▶ [WHAT THE TASK ASKS]: Repeat the stretch of entries below from the line with "ng tot het groot assortiment" through the line with "Roman Kadlec". Include both ends and add nothing.

▶ [DATASET CONTENT]:
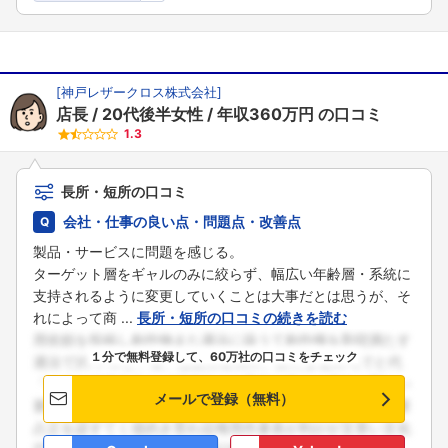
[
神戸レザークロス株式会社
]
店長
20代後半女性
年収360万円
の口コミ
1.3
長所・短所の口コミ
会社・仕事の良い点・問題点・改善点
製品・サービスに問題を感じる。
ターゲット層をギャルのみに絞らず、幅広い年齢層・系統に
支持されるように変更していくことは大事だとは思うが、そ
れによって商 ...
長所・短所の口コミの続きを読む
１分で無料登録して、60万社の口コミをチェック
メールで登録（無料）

---

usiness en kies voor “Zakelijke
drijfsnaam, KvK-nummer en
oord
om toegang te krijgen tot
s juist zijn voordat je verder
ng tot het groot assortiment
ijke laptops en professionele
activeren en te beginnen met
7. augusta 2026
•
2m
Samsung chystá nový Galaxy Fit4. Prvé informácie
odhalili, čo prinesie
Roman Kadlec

▶ [RESPONSE BELOW]:
ng tot het groot assortiment
ijke laptops en professionele
activeren en te beginnen met
7. augusta 2026
•
2m
Samsung chystá nový Galaxy Fit4. Prvé informácie
odhalili, čo prinesie
Roman Kadlec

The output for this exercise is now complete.